## WHAT YOU HAVE TO DO
Exactly the lines from the first line of the listing through the line containing "verify the connection." should appear in the output, unchanged.

--- START ---

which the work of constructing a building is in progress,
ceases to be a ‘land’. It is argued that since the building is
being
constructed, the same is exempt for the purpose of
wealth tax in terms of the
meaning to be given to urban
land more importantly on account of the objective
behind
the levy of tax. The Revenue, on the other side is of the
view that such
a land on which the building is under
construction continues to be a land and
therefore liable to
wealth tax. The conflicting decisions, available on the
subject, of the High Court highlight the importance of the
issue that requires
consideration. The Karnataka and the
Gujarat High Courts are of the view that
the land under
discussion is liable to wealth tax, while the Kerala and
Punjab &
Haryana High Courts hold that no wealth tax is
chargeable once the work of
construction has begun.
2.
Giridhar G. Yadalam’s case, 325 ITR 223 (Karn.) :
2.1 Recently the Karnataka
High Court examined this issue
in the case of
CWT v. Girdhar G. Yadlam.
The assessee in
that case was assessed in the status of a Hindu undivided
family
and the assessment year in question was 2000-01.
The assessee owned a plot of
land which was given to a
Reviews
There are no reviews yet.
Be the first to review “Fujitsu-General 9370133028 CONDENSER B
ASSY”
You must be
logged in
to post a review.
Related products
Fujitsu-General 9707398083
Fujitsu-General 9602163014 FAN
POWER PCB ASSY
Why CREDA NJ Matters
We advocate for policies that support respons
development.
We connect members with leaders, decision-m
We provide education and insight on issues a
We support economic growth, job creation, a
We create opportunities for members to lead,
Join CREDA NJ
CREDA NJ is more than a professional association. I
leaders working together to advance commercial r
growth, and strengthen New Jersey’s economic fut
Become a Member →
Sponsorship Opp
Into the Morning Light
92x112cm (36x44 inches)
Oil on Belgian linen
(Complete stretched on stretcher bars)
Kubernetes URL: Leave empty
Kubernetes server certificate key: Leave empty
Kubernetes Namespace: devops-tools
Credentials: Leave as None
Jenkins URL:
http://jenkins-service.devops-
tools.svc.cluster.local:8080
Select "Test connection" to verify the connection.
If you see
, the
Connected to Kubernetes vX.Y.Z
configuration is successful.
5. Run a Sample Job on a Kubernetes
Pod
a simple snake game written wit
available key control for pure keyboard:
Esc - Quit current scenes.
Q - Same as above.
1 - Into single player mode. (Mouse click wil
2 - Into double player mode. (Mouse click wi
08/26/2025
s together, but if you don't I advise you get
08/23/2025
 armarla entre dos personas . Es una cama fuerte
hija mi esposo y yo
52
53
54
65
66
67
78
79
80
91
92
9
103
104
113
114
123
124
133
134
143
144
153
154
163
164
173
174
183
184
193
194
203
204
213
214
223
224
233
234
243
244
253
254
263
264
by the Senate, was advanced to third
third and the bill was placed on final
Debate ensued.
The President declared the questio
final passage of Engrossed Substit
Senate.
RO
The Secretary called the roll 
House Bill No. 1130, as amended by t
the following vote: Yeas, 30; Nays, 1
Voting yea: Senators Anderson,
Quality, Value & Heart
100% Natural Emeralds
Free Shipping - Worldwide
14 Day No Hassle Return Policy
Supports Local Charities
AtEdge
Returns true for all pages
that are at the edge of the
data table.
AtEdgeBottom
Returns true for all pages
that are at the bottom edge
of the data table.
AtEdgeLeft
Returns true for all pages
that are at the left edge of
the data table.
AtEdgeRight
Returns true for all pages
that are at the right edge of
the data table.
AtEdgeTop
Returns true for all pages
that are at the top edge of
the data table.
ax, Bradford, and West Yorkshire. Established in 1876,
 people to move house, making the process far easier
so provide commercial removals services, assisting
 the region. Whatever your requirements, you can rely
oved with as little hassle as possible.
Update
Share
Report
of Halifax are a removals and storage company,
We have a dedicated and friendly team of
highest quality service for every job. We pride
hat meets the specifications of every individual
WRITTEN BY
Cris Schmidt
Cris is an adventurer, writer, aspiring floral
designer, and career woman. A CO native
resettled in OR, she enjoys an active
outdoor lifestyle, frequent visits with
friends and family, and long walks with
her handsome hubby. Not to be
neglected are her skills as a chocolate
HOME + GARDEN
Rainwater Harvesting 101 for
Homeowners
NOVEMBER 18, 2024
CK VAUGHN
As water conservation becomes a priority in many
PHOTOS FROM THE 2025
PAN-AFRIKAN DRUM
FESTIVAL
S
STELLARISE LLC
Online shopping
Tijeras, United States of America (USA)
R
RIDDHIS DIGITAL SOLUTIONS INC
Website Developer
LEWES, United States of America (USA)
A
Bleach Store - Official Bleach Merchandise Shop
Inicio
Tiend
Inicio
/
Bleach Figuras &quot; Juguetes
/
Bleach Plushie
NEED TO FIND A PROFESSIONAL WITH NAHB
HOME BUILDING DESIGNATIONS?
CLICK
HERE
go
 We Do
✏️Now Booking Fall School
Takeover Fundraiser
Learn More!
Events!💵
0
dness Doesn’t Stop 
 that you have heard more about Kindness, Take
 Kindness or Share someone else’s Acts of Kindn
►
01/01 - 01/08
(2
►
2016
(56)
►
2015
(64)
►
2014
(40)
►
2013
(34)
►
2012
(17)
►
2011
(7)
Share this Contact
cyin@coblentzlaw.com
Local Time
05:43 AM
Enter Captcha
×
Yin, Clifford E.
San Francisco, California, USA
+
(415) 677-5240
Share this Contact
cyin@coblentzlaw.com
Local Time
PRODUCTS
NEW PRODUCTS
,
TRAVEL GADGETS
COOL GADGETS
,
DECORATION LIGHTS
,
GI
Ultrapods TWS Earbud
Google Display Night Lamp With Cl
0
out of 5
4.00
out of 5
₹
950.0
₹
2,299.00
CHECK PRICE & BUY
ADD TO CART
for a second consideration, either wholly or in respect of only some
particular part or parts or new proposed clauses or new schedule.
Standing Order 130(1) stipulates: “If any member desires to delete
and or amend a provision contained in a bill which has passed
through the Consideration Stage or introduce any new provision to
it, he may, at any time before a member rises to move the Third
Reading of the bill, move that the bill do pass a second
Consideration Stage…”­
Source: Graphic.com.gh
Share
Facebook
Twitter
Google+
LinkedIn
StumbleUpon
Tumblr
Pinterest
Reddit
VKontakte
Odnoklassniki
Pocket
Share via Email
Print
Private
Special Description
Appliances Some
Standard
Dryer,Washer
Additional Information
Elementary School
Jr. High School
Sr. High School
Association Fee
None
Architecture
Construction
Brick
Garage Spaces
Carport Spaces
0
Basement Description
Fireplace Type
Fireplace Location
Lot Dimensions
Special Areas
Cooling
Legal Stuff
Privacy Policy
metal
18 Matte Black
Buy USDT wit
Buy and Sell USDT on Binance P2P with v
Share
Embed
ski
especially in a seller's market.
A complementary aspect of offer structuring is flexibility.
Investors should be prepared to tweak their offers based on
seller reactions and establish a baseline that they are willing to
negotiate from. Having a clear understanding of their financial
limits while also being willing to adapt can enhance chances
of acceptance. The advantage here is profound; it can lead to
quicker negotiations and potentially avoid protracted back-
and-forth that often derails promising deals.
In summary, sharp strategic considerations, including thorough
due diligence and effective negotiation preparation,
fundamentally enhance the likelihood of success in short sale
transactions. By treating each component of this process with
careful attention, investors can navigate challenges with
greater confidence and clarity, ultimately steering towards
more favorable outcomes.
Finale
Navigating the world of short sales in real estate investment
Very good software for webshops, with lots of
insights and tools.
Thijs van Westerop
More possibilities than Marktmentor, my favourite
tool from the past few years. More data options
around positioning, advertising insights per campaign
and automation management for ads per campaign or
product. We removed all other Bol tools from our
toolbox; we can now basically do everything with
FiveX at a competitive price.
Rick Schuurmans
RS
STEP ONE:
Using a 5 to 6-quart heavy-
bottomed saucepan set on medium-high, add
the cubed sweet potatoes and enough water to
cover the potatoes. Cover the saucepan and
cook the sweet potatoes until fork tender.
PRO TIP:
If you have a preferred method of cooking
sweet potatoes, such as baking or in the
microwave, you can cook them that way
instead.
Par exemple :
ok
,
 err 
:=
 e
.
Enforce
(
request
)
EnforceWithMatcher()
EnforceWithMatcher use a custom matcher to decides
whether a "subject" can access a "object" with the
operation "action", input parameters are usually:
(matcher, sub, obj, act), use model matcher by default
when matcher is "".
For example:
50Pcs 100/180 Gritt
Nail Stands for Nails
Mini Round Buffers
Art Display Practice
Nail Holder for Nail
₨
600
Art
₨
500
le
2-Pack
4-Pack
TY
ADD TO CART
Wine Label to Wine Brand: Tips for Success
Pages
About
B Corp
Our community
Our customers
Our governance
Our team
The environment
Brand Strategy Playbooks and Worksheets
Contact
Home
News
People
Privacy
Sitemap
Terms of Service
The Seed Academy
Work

--- END ---

## TASK RESPONSE
which the work of constructing a building is in progress,
ceases to be a ‘land’. It is argued that since the building is
being
constructed, the same is exempt for the purpose of
wealth tax in terms of the
meaning to be given to urban
land more importantly on account of the objective
behind
the levy of tax. The Revenue, on the other side is of the
view that such
a land on which the building is under
construction continues to be a land and
therefore liable to
wealth tax. The conflicting decisions, available on the
subject, of the High Court highlight the importance of the
issue that requires
consideration. The Karnataka and the
Gujarat High Courts are of the view that
the land under
discussion is liable to wealth tax, while the Kerala and
Punjab &
Haryana High Courts hold that no wealth tax is
chargeable once the work of
construction has begun.
2.
Giridhar G. Yadalam’s case, 325 ITR 223 (Karn.) :
2.1 Recently the Karnataka
High Court examined this issue
in the case of
CWT v. Girdhar G. Yadlam.
The assessee in
that case was assessed in the status of a Hindu undivided
family
and the assessment year in question was 2000-01.
The assessee owned a plot of
land which was given to a
Reviews
There are no reviews yet.
Be the first to review “Fujitsu-General 9370133028 CONDENSER B
ASSY”
You must be
logged in
to post a review.
Related products
Fujitsu-General 9707398083
Fujitsu-General 9602163014 FAN
POWER PCB ASSY
Why CREDA NJ Matters
We advocate for policies that support respons
development.
We connect members with leaders, decision-m
We provide education and insight on issues a
We support economic growth, job creation, a
We create opportunities for members to lead,
Join CREDA NJ
CREDA NJ is more than a professional association. I
leaders working together to advance commercial r
growth, and strengthen New Jersey’s economic fut
Become a Member →
Sponsorship Opp
Into the Morning Light
92x112cm (36x44 inches)
Oil on Belgian linen
(Complete stretched on stretcher bars)
Kubernetes URL: Leave empty
Kubernetes server certificate key: Leave empty
Kubernetes Namespace: devops-tools
Credentials: Leave as None
Jenkins URL:
http://jenkins-service.devops-
tools.svc.cluster.local:8080
Select "Test connection" to verify the connection.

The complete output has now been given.